Thursday, December 27, 2007

Mary Shelley - Frankenstein

I suffered quite a bit from having to read this book. I found the rationale behind most of the plot points to be unconvincing and often downright morally corrupt. Furthermore, the language was irritating in a way that I have encountered before in literature from the 1800's but I found even more irksome than the other texts of its day. The long convoluted language and the rambling paragraphs that conclude with the final and solely useful sentences drove me crazy, and I was thrilled to finally finish it.
The entire analogy of an inventor (who claims to be blameless but is completely responsible for having entered into this without due thought, and then does not take responsibility soon enough to make a difference) reminds me so completely of some current leaders who enter into serious events lightly without due consideration, and create a monster that follows them around for the rest of their lives.

I was struck by the absurdity of the notion that the inventor could think himself blameless in this case. Secondly, I do not understand why he did not simply lure his monster in with the promise of a female and shoot him to death or trap and destroy him in some similar fashion, and I was struck- as always- by the 19th century conventions of fainting, madness, mental ills and general emotional and mental weakness that (presumably) causes complete collapse and inability to function on any level, and generally results in completely physical breakdown and illness. Also, why would he not have realized that the monster which is clearly clever would not kill Elizabeth instead of attack himself? And why did he allow his entire family to be targeted?

It is ridiculous to assume that in his "madness" he did not consider this creature to be despicable until after it is brought to life. I realize that this parallels many human flaws but it is still absurd and insane to presume that anyone, no matter how infatuated with their own genius, would be so enamoured by the science that they would ignore the basic tenet that a hideous inanimate creature becomes a hideous animate creature.

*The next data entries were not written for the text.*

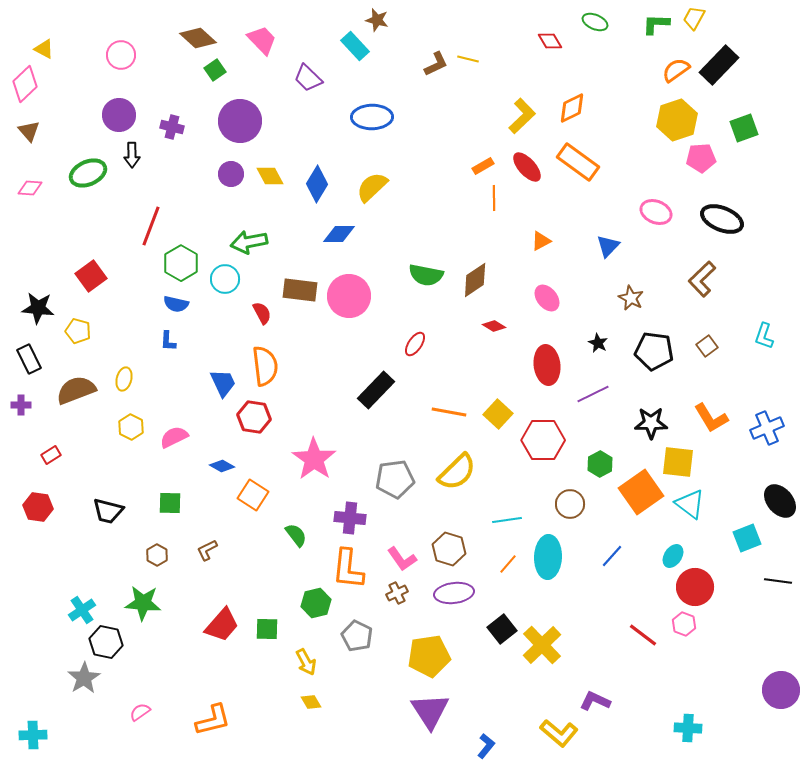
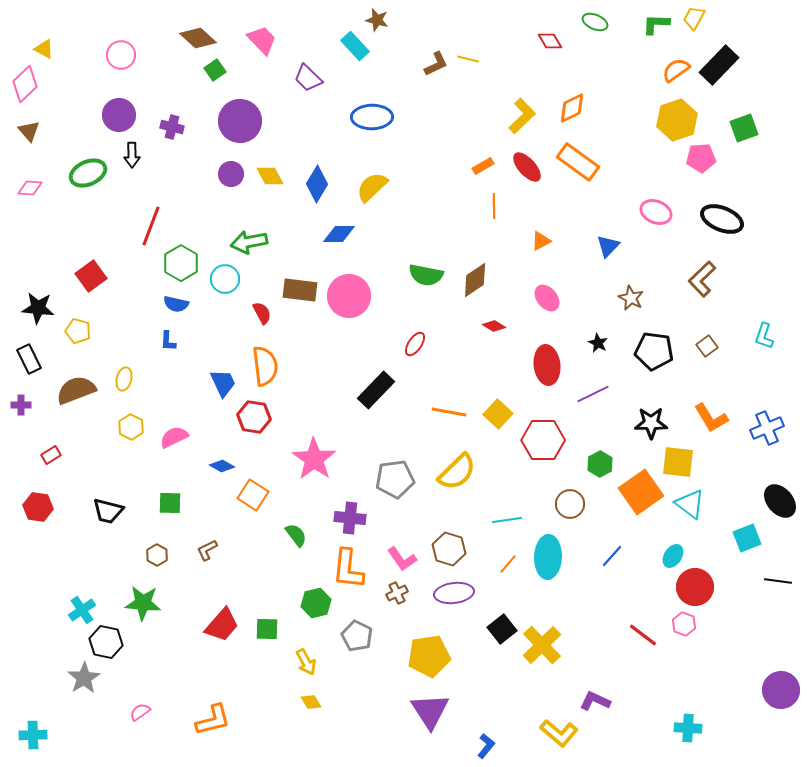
orange line at (494, 198): moved 8 px down
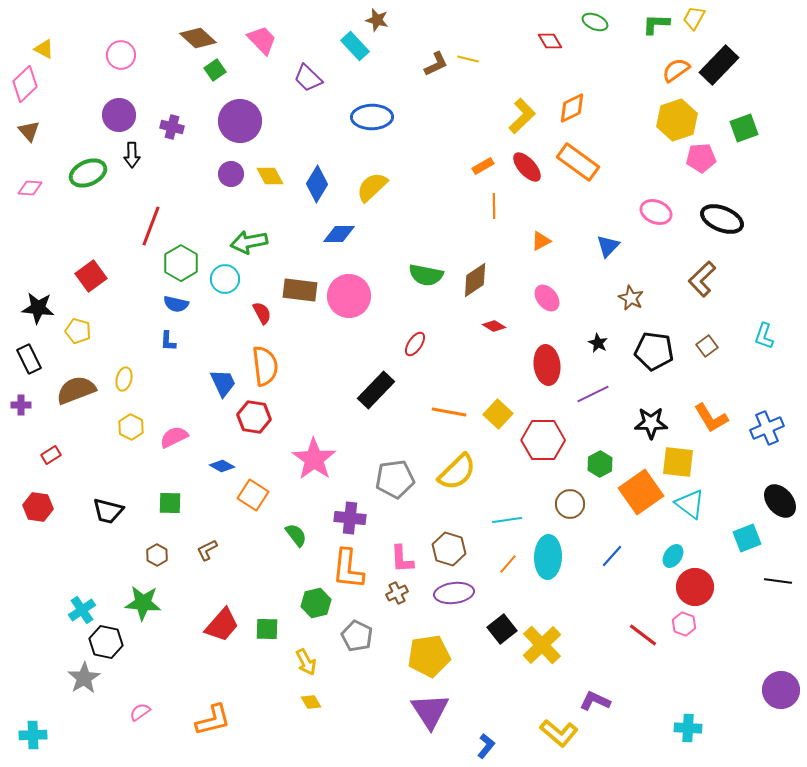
pink L-shape at (402, 559): rotated 32 degrees clockwise
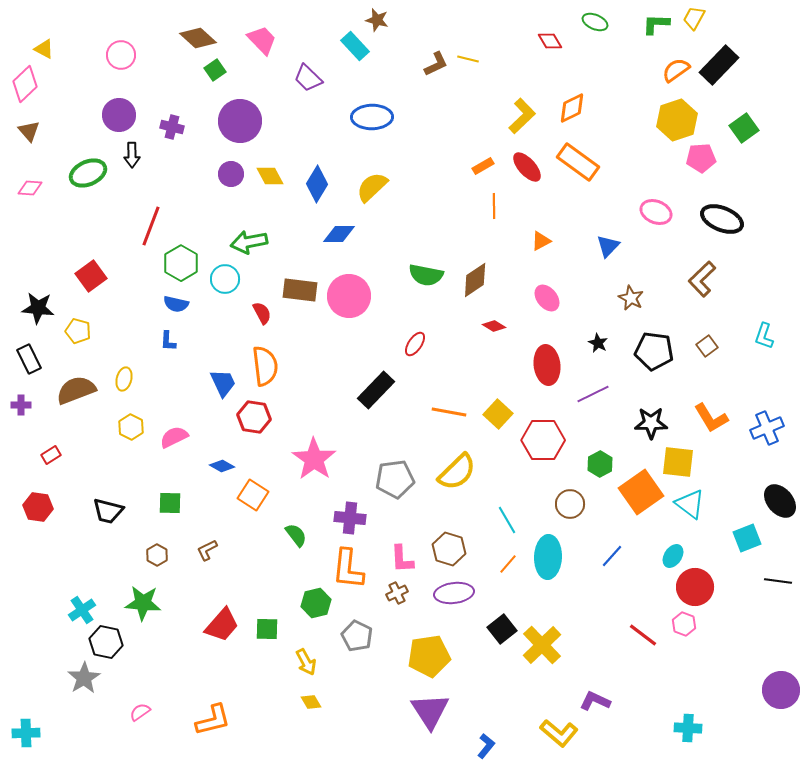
green square at (744, 128): rotated 16 degrees counterclockwise
cyan line at (507, 520): rotated 68 degrees clockwise
cyan cross at (33, 735): moved 7 px left, 2 px up
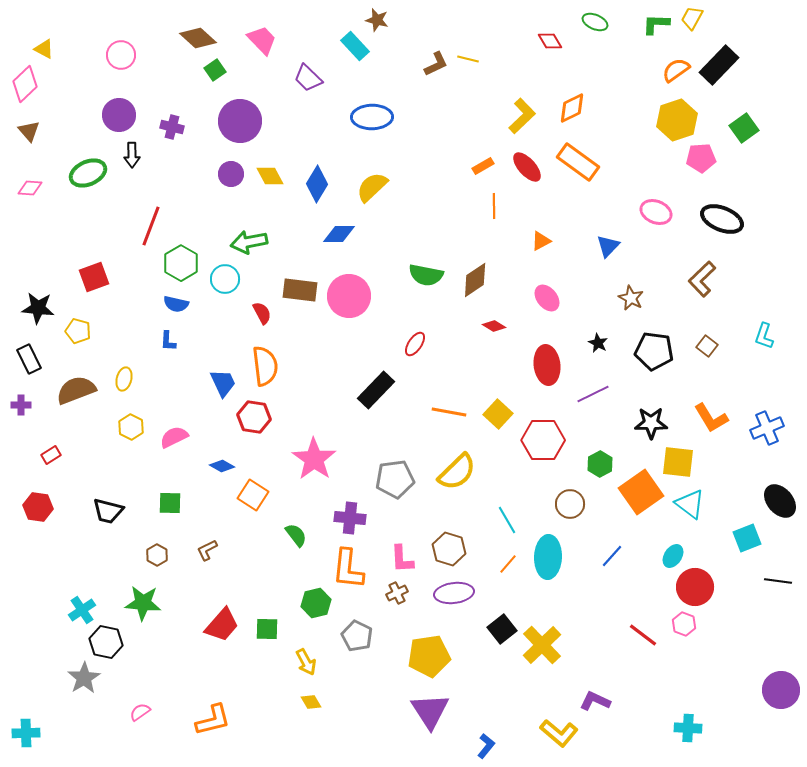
yellow trapezoid at (694, 18): moved 2 px left
red square at (91, 276): moved 3 px right, 1 px down; rotated 16 degrees clockwise
brown square at (707, 346): rotated 15 degrees counterclockwise
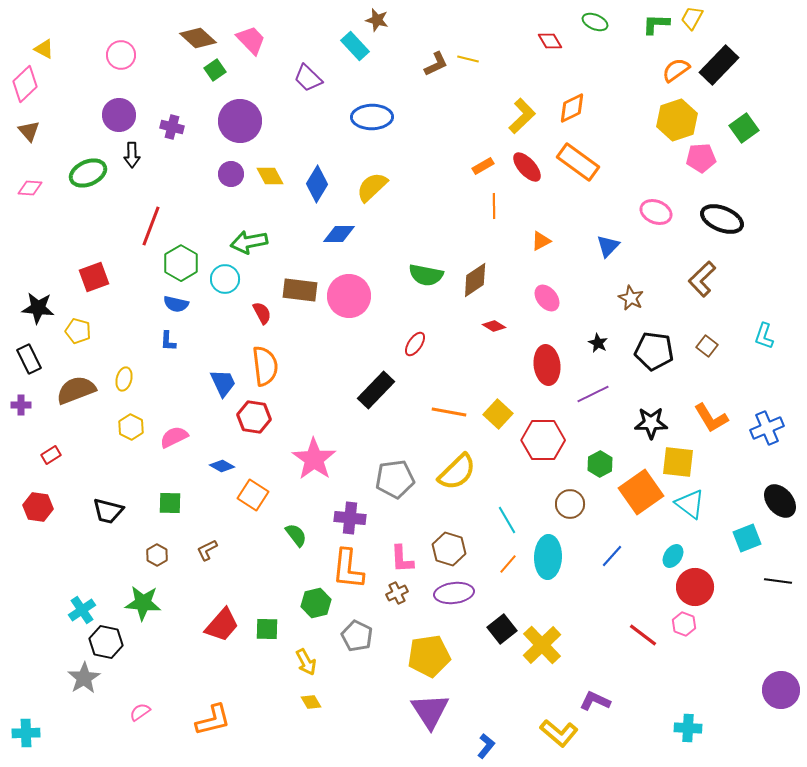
pink trapezoid at (262, 40): moved 11 px left
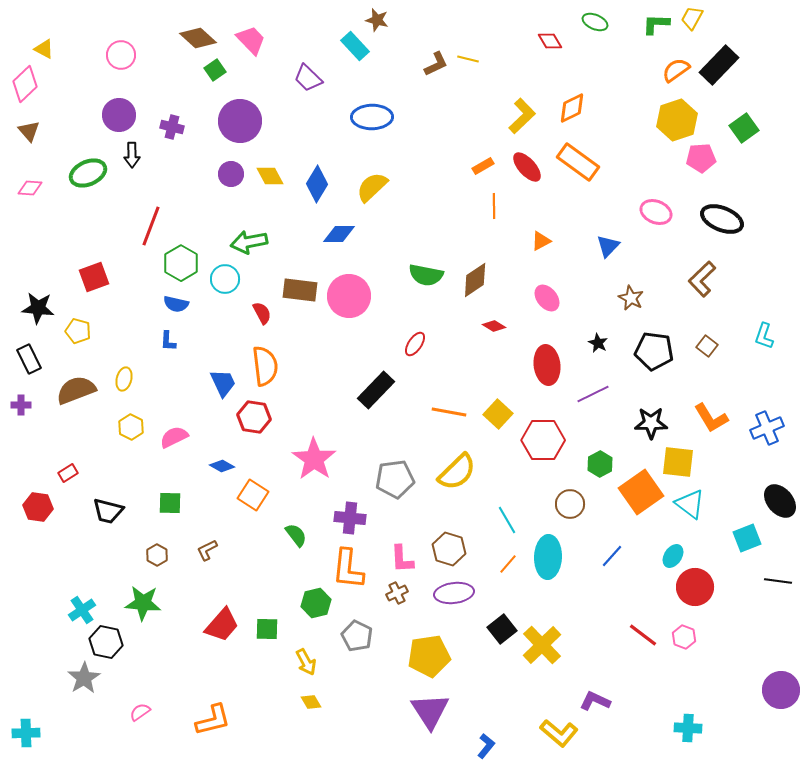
red rectangle at (51, 455): moved 17 px right, 18 px down
pink hexagon at (684, 624): moved 13 px down
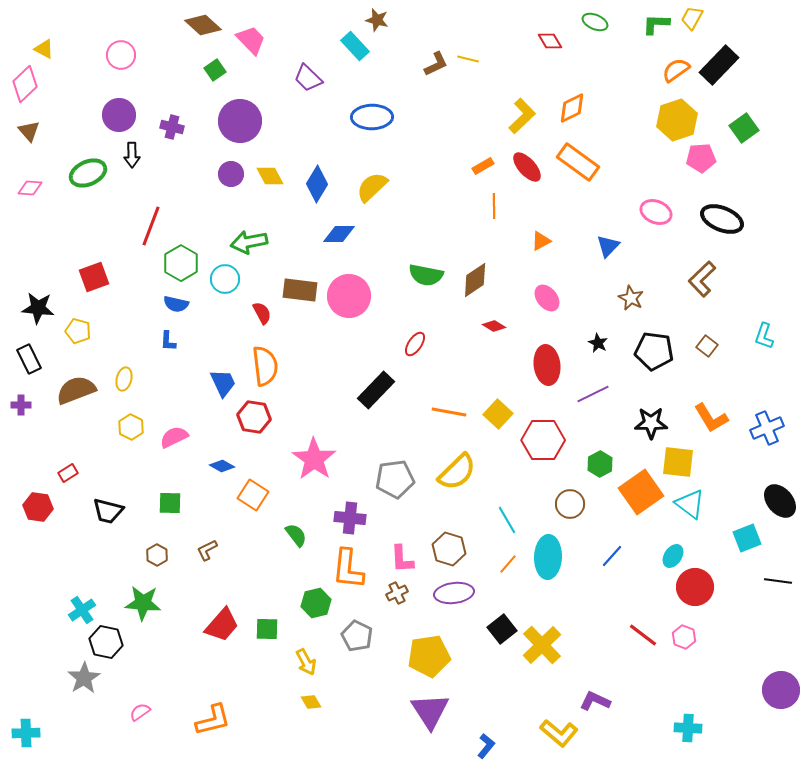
brown diamond at (198, 38): moved 5 px right, 13 px up
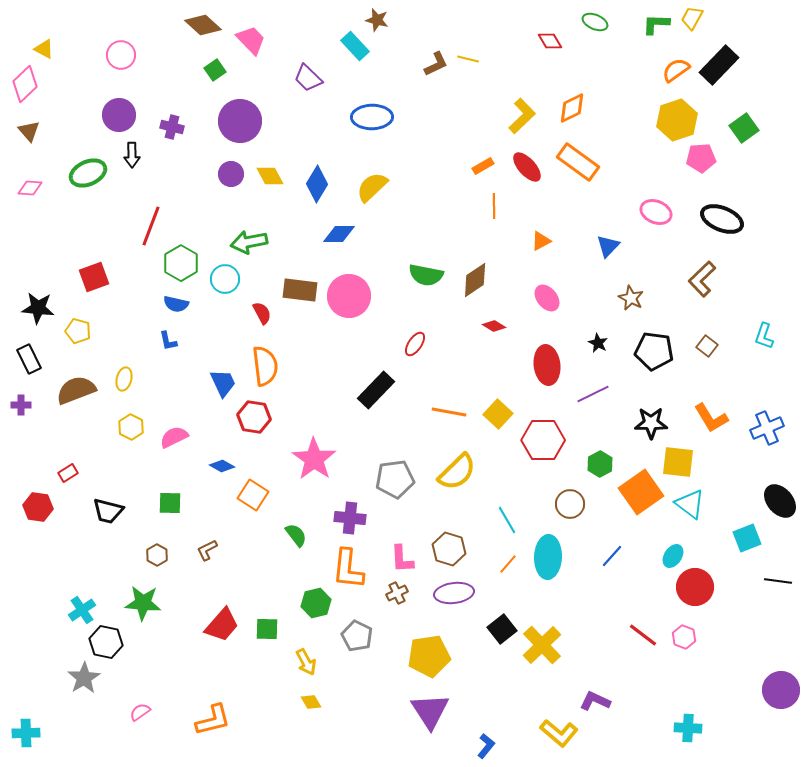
blue L-shape at (168, 341): rotated 15 degrees counterclockwise
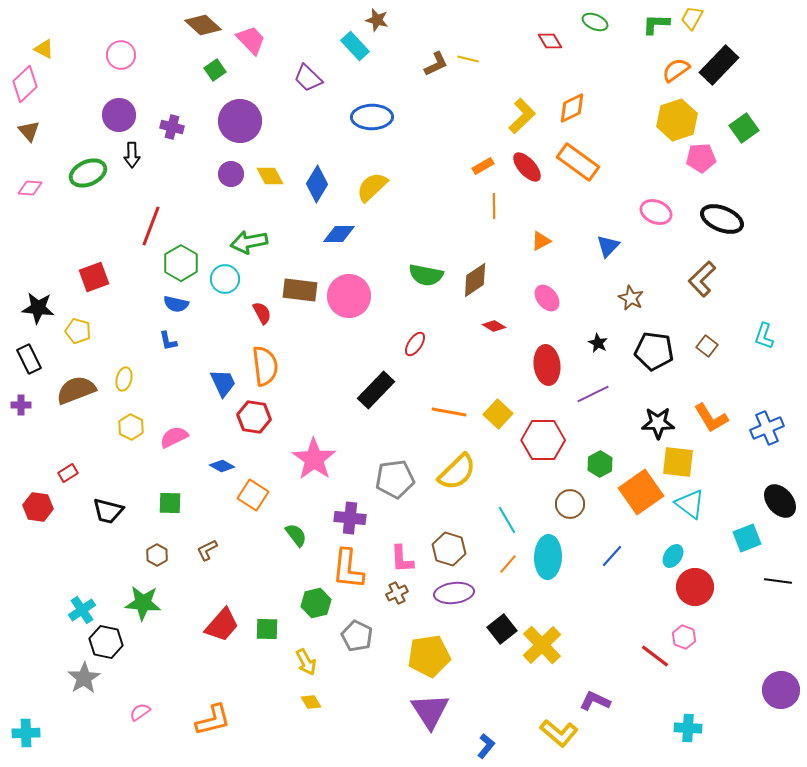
black star at (651, 423): moved 7 px right
red line at (643, 635): moved 12 px right, 21 px down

Essentially, I was disgusted at the repeated claim that Victor felt guiltless, and although he did endeavor to do the right thing (although I feel that the creature deserved either destruction or the creation of a mate rather than being condemned to exist in his wretched desire) I fail to see his merits, aside from his genius and perhaps his eloquence. The best intentions in the world mean nothing when the actions are so far the opposite.
The tragedy is that although Victor deserved everything he got, his sweet loved ones did not. They were the ones to suffer and lose their lives for what he did, and that alone is unfortunate. I have absolutely no pity for anyone who creates life or even a situation- deliberately- without trying to consider the consequences. Whether it is childbirth, getting a doberman or dropping a bomb, it is the responsibility of the one who is acting to ensure that they prevent all possible heartache and trouble from occurring.